Since its initial publication in 1542, the odyssey of Alvar Núñez Cabeza de Vaca has had wide appeal. For over four centuries the narrative has attracted ethnographers, geographers, historians, antiquarians, and aficionados of the epic. The British Museum, for example, contains at least twenty-two copies of the account in one form or another, while the Library of Congress claims at least twenty-one. In 1961 the Cabeza de Vaca story appeared in a paperback edition, and recently his wanderings were featured in a junior encyclopedia of American history sold in supermarkets throughout the United States. The continued popularity of the narrative is difficult to contest; perhaps this is the reason for reissuing it once again.

A reprint of the 1905 translation by Fanny Bandelier, this work has two distinctions. Mrs. Bandelier based her translation on the 1542 Zamora edition of Los naufrágios rather than on the more commonly used 1555 Valladolid edition. A careful, meticulous translator, she also avoided the mistakes of her predecessors. She has done what Professor Donald Cutter in his introduction calls the “best translation.” Included in the volume besides the Cabeza de Vaca report are a letter from Viceroy Antonio de Mendoza to Charles I concerning the expedition of Father Marcos of Niza into the country traversed by Cabeza de Vaca as well as the report of this same Fr. Marcos.

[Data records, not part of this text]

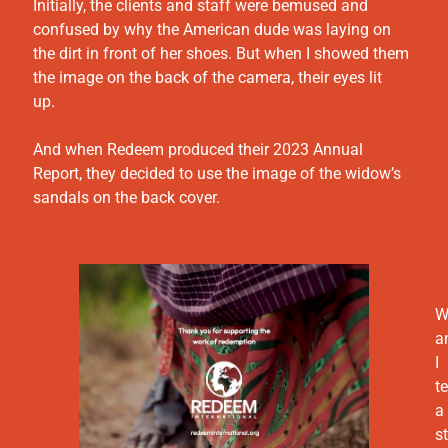
Initially, the clients and staff were bemused and
confused by why the American dude was laying on
the dirt in front of her shoes. But when I showed them
the image on the back of the camera, their eyes lit
up.
And when Redeem produced their 2023 Annual
Report, they decided to use the image of the widow’s
sandals on the back cover.
W
a
I
te
a
s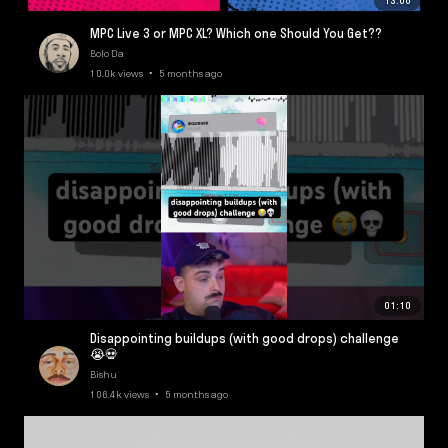
13:08
MPC Live 3 or MPC XL? Which one Should You Get??
Bolo Da
10.0k views • 5 months ago
01:10
Disappointing buildups (with good drops) challenge
😭💀
Bishu
106.4k views • 5 months ago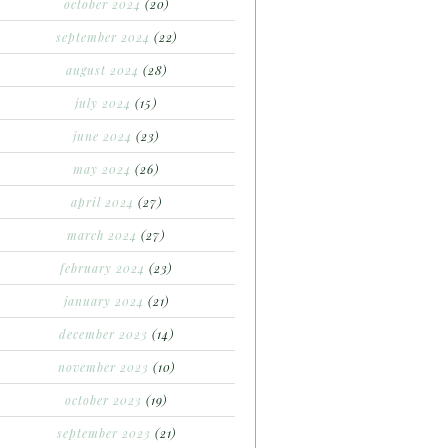
october 2024
(20)
september 2024
(22)
august 2024
(28)
july 2024
(15)
june 2024
(23)
may 2024
(26)
april 2024
(27)
march 2024
(27)
february 2024
(23)
january 2024
(21)
december 2023
(14)
november 2023
(10)
october 2023
(19)
september 2023
(21)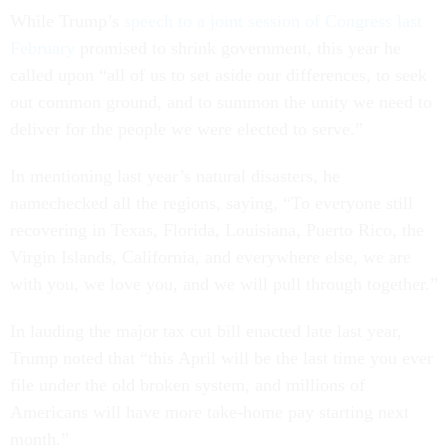
While Trump’s
speech to a joint session of Congress last
February
promised to shrink government, this year he
called upon “all of us to set aside our differences, to seek
out common ground, and to summon the unity we need to
deliver for the people we were elected to serve.”
In mentioning last year’s natural disasters, he
namechecked all the regions, saying, “To everyone still
recovering in Texas, Florida, Louisiana, Puerto Rico, the
Virgin Islands, California, and everywhere else, we are
with you, we love you, and we will pull through together.”
In lauding the major tax cut bill enacted late last year,
Trump noted that “this April will be the last time you ever
file under the old broken system, and millions of
Americans will have more take-home pay starting next
month.”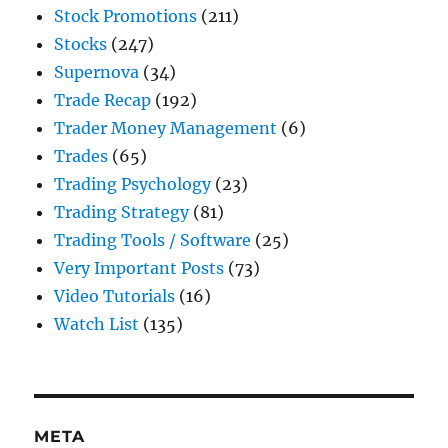
Stock Promotions
(211)
Stocks
(247)
Supernova
(34)
Trade Recap
(192)
Trader Money Management
(6)
Trades
(65)
Trading Psychology
(23)
Trading Strategy
(81)
Trading Tools / Software
(25)
Very Important Posts
(73)
Video Tutorials
(16)
Watch List
(135)
META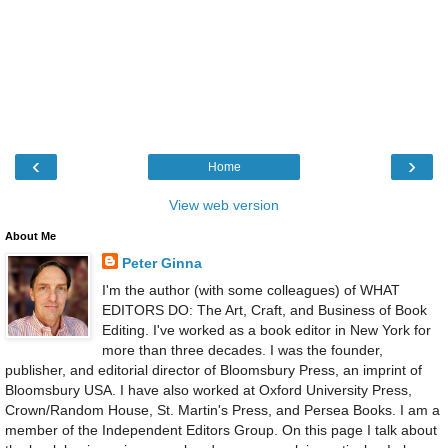
‹
›
Home
View web version
About Me
Peter Ginna
I'm the author (with some colleagues) of WHAT
EDITORS DO: The Art, Craft, and Business of Book
Editing. I've worked as a book editor in New York for
more than three decades. I was the founder,
publisher, and editorial director of Bloomsbury Press, an imprint of
Bloomsbury USA. I have also worked at Oxford University Press,
Crown/Random House, St. Martin's Press, and Persea Books. I am a
member of the Independent Editors Group. On this page I talk about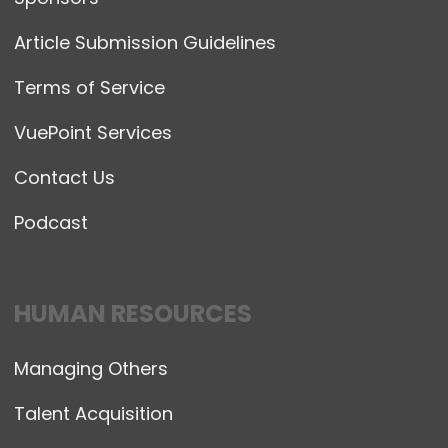
Article Submission Guidelines
Terms of Service
VuePoint Services
Contact Us
Podcast
HUMAN RESOURCES
Managing Others
Talent Acquisition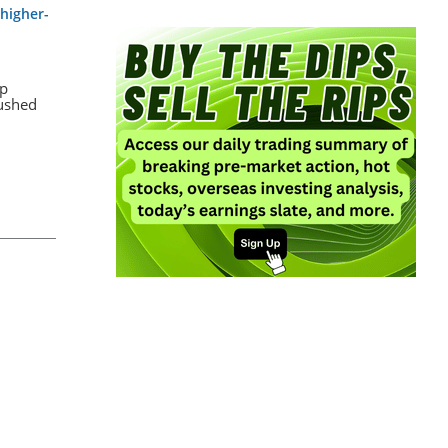
higher-
up
rushed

It would be redundant here to recreate in detail the adventures of Cabeza de Vaca. The story of his eight-year peregrination in Florida, along the Gulf Coast, and throughout Texas and northern Mexico is already well known. It might be useful, however, to assess his story from another vantage point—whether it created a favorable or unfavorable image of the New World. We know that the descriptions of the New World circulated in Europe pricked the imaginations of sixteenth-century Europeans. Some accounts, such as those published by Hakluyt, glowingly described the Indies as a region of untold riches and fertile land, a utopia where the enterprising could obtain great wealth and physical renewal. Other less favorable descriptions created an anti-image of the New World. These pieces portrayed a barren, unfamiliar land populated by cruel savages, a strange New World characterized by the bestial, the abnormal, and the unpredictable.

If the Cabeza de Vaca report or the rumors surrounding it whetted the appeitites of Spaniards for further exploration of the northern rim of New Spain, it is difficult to see why. His narrative is one of incredible hardship and of a brutal struggle for existence. From the moment he and his compatriots set foot in Florida in 1528 until they made their way back to Mexico in 1536, they faced one crisis after another. The swampy coastal areas of Florida and the Gulf Coast and the deserts of northern Mexico were difficult to cross. When the Spaniards took to the Gulf of Mexico to escape the rigors and hazards of land travel, they had to endure the broiling sun by day, bone-chilling cold at night, terrible thirst, and howling storms. Many Indians were hostile, refused the Spaniards food and shelter, and continuously harassed them. Cabeza da Vaca, although holding strongly to the noble savage view of the natives, also saw them as barbarians, particularly when he observed their habits of piercing their breasts, noses, and ears with reeds and killing their infant daughters. To survive, Cabeza de Vaca lived like an animal. Roaming about virtually naked, he reported at one juncture: “Like snakes we shed our skin twice a year.” For food he had to eat what nature or the Indians provided—prickly pears, crawfish, roots, deer, deer tallow, and corn when he could secure it. In the end it is not surprising that storms, illness, exposure, Indian attacks, and starvation spared only four of the Spaniards.

Little in the published report gave the impression that northern New Spain was a land flowing with milk and honey. If the legend of the Seven Cities of Cíbola stemmed from the Cabeza de Vaca story, it could only have gained acceptance through rumors and hearsay. He found little gold or silver, only coral beads, turquoise, and malachites. Occasionally he travelled through rich, fertile land needing habitation and improvement by “reasonable people,” but otherwise the region was harsh and brutal and peopled by strange, uncivilized natives, who could hardly have been characterized as exotic, even by the imaginative Mediterranean mind of the sixteenth century.